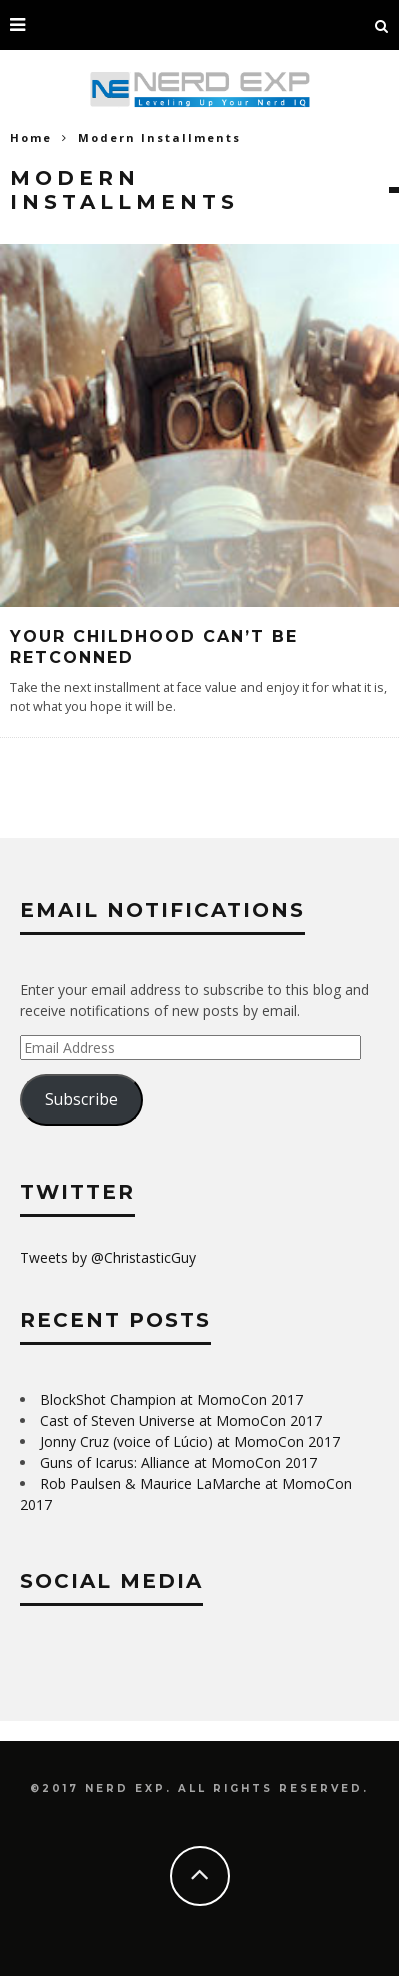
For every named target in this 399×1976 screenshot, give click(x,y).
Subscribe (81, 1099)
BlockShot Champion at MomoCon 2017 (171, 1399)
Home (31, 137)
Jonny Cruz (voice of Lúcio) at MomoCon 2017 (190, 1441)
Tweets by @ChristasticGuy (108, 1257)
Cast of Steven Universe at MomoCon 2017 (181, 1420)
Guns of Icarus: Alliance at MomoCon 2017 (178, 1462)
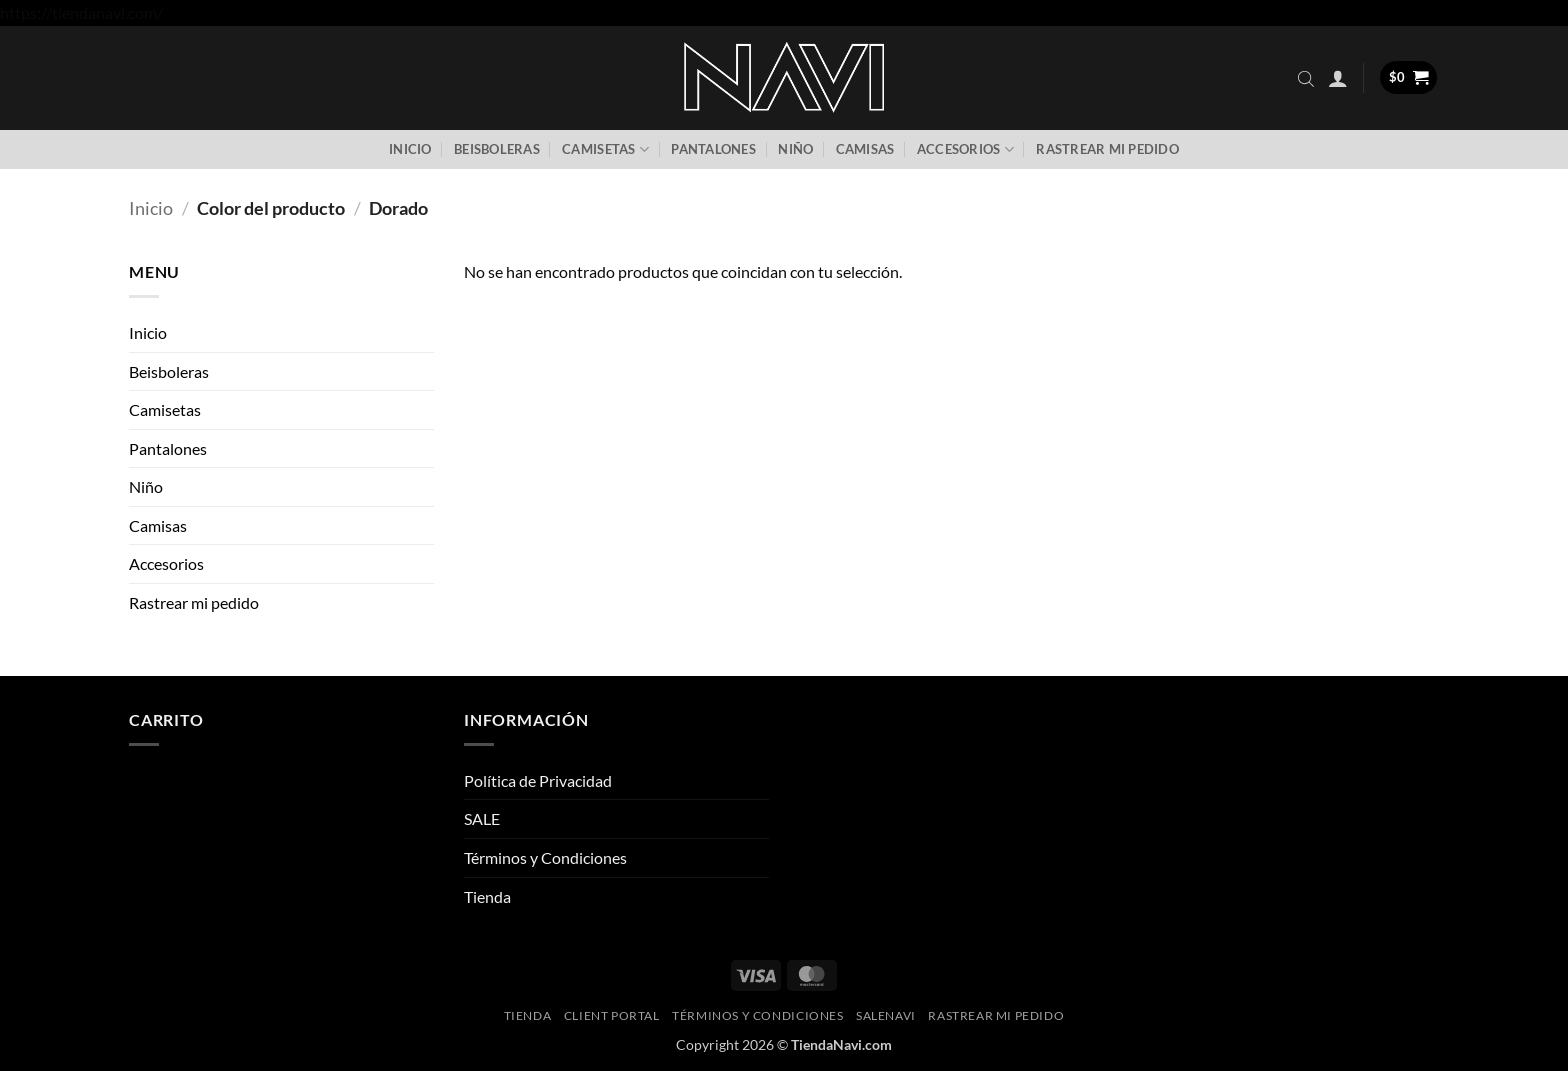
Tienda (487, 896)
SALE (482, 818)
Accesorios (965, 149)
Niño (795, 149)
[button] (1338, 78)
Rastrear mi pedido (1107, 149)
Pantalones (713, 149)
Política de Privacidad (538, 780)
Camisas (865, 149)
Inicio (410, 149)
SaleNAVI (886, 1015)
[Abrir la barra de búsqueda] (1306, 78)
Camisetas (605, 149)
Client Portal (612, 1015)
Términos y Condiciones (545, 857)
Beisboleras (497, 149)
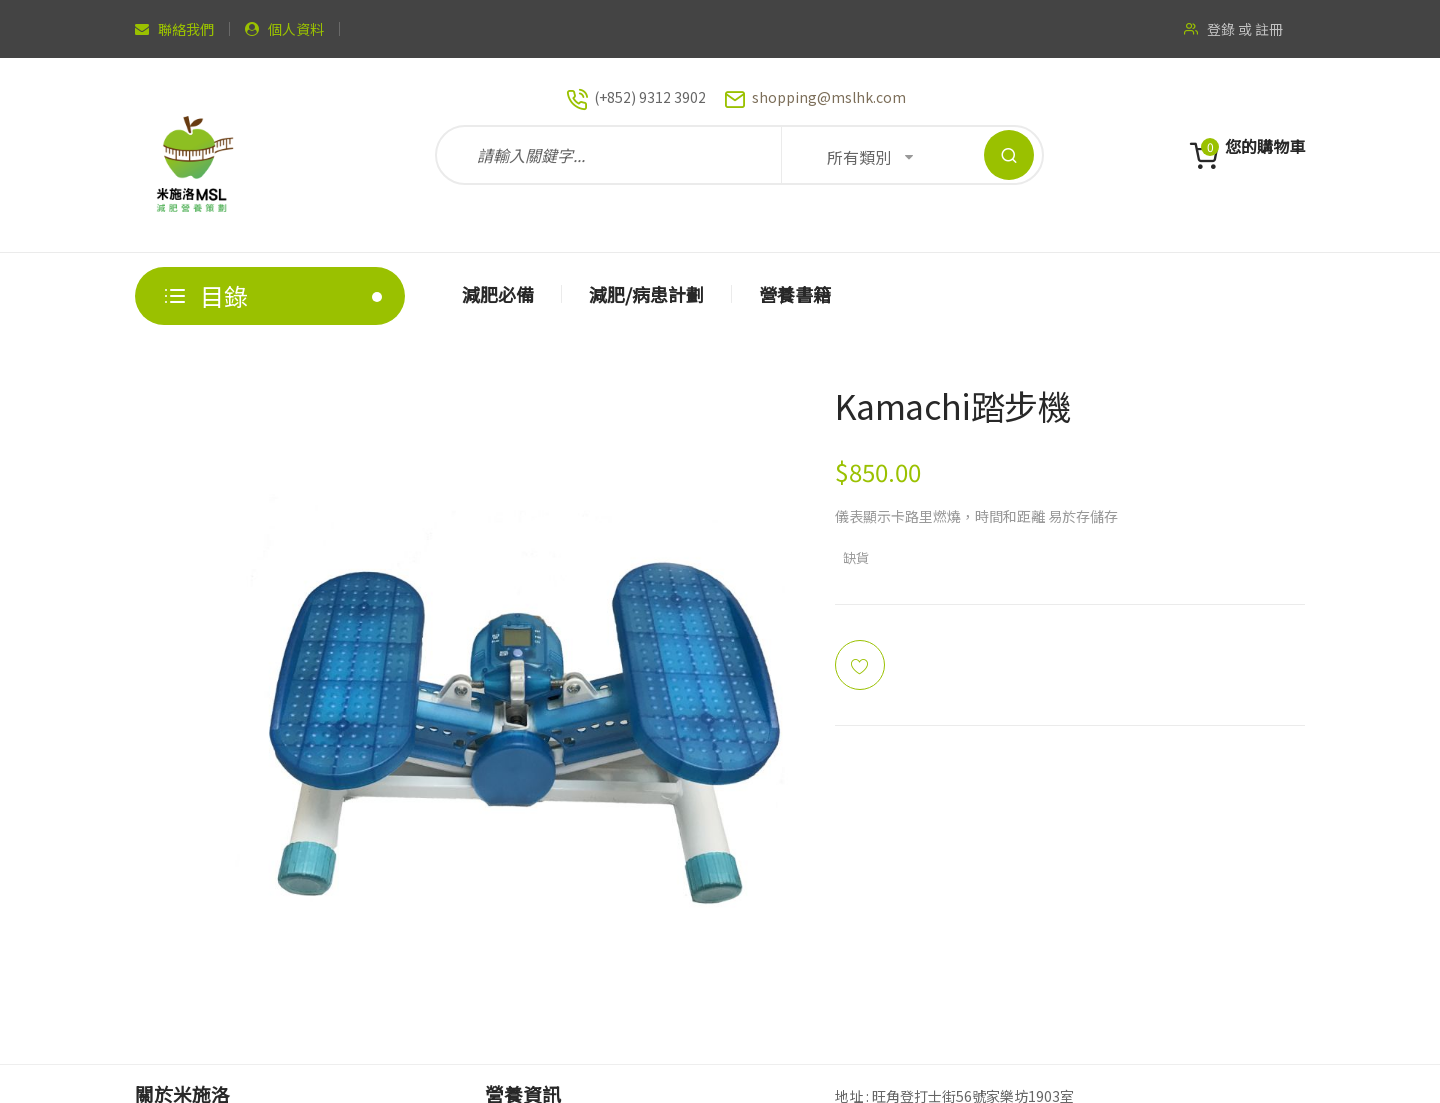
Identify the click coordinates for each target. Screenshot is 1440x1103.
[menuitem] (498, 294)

------------------------------------------------------------

_What is being asked_. Please retype the lines from the one that contains "Subscribe (81, 1099)" through the final line of the data, both included, without any pictures.

_Written answer_.
Subscribe (81, 1099)
BlockShot Champion at MomoCon 2017 (171, 1399)
Home (31, 137)
Jonny Cruz (voice of Lúcio) at MomoCon 2017 (190, 1441)
Tweets by @ChristasticGuy (108, 1257)
Cast of Steven Universe at MomoCon 2017 (181, 1420)
Guns of Icarus: Alliance at MomoCon 2017 (178, 1462)
Tienda (487, 896)
SALE (482, 818)
Accesorios (965, 149)
Niño (795, 149)
[button] (1338, 78)
Rastrear mi pedido (1107, 149)
Pantalones (713, 149)
Política de Privacidad (538, 780)
Camisas (865, 149)
Inicio (410, 149)
SaleNAVI (886, 1015)
[Abrir la barra de búsqueda] (1306, 78)
Camisetas (605, 149)
Client Portal (612, 1015)
Términos y Condiciones (545, 857)
Beisboleras (497, 149)
Identify the click coordinates for each target. Screenshot is 1440x1103.
[menuitem] (498, 294)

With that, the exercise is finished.